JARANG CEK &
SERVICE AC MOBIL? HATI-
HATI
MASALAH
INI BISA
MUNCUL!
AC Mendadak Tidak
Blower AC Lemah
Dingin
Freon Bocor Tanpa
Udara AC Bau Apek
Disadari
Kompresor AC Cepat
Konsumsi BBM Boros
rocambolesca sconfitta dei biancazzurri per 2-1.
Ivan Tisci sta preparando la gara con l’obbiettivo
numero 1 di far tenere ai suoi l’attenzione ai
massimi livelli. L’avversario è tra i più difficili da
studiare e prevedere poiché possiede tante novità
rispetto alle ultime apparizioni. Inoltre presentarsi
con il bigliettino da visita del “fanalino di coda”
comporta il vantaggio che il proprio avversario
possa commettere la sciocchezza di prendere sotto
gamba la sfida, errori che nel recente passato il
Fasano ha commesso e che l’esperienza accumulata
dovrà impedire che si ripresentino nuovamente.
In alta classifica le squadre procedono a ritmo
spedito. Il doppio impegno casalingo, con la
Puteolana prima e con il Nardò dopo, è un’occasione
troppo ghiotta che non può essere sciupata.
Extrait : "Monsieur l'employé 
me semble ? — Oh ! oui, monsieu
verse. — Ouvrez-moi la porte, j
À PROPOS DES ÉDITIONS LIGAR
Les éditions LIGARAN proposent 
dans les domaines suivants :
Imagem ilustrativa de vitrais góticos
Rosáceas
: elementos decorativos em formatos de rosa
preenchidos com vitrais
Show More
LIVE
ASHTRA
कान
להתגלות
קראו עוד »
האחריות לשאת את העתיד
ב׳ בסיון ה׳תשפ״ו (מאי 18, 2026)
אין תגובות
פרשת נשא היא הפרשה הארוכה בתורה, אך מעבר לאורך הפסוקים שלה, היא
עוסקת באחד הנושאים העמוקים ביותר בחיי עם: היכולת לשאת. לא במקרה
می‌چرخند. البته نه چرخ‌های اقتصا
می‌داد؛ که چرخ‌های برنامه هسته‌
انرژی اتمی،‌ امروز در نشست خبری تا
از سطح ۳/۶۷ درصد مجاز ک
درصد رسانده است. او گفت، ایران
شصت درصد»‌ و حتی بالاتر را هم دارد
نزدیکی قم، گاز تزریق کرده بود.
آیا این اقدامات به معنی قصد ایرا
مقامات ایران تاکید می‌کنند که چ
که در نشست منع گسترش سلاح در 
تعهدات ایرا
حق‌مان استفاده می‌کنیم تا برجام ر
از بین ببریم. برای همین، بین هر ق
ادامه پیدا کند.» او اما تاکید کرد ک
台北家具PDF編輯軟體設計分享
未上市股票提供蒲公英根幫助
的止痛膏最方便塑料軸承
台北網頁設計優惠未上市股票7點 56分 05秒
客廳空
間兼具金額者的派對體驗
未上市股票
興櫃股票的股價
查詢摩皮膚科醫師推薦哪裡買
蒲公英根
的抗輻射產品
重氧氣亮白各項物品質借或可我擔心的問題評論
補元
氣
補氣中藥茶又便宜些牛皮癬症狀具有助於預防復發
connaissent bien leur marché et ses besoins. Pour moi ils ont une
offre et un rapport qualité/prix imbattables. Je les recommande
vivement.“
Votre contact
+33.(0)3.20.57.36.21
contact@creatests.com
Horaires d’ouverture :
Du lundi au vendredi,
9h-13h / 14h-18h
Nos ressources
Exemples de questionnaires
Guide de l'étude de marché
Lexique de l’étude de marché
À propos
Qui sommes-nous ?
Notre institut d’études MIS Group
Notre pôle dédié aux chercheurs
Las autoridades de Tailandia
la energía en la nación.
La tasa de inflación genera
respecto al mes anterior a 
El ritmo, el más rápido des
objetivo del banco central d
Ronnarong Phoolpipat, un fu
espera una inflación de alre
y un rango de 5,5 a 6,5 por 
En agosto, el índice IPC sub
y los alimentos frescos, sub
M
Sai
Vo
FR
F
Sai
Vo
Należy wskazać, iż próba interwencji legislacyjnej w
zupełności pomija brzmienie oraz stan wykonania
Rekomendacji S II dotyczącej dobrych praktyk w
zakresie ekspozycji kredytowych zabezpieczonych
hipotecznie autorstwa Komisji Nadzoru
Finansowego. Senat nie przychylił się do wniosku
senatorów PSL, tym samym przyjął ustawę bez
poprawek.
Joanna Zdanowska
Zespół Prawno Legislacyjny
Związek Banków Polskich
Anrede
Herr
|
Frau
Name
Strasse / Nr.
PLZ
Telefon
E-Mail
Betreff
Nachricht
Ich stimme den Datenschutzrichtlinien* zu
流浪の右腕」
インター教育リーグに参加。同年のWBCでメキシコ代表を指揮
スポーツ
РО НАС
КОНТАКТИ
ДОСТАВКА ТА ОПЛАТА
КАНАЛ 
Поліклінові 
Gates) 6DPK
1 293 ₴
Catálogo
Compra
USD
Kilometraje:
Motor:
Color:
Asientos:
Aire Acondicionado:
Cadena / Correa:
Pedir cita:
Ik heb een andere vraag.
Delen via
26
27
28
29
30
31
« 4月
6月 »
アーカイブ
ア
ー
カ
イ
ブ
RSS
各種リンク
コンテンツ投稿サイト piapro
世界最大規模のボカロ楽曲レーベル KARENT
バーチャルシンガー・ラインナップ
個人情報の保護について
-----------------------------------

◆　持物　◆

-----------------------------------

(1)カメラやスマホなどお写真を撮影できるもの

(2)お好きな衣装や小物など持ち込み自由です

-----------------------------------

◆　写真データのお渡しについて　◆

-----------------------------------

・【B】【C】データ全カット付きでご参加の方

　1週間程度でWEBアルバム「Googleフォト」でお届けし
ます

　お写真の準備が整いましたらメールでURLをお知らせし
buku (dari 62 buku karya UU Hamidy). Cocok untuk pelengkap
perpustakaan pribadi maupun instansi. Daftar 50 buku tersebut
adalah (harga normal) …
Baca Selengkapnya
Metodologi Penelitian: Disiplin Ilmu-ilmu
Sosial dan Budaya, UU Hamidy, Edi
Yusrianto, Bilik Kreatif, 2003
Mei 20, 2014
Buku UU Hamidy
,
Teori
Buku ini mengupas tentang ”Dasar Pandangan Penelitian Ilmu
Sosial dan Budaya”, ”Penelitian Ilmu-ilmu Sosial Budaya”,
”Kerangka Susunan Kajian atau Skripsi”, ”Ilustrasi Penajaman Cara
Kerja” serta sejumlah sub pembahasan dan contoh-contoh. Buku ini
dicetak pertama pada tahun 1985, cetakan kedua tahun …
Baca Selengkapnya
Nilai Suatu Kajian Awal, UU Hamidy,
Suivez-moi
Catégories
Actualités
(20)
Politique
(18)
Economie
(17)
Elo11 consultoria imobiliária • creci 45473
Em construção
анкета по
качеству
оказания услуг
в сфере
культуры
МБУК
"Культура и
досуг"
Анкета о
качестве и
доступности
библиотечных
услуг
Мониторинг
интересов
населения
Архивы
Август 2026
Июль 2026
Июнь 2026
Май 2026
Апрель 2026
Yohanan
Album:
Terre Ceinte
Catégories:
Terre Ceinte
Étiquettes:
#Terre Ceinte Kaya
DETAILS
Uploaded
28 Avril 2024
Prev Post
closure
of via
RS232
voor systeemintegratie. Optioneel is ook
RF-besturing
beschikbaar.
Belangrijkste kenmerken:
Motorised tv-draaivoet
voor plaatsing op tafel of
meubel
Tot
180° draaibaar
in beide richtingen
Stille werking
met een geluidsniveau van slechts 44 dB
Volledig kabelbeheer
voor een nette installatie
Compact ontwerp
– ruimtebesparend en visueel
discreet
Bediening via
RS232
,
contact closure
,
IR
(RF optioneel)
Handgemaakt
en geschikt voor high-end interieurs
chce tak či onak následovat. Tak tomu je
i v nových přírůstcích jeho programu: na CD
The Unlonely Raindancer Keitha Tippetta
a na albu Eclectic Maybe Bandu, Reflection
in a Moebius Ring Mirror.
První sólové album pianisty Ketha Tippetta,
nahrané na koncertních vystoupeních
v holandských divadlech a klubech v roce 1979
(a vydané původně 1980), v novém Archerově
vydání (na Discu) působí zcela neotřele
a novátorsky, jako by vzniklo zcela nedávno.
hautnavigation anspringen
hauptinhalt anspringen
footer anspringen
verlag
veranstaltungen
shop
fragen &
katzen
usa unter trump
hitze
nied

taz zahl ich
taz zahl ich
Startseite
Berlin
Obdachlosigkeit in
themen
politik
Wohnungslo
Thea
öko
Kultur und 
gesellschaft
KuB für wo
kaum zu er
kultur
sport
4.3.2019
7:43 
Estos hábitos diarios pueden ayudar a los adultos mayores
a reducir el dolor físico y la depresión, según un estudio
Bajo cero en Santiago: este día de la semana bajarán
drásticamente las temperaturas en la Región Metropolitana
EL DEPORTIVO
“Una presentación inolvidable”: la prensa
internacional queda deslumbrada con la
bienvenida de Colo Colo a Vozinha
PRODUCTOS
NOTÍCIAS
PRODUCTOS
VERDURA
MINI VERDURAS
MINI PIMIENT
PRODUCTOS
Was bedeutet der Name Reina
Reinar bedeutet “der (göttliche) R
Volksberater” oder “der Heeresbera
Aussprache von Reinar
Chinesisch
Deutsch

□ □ □

# Directions for this task:
Report all lines of the data that include the word "avversario".

# Response for this exercise:
massimi livelli. L’avversario è tra i più difficili da
comporta il vantaggio che il proprio avversario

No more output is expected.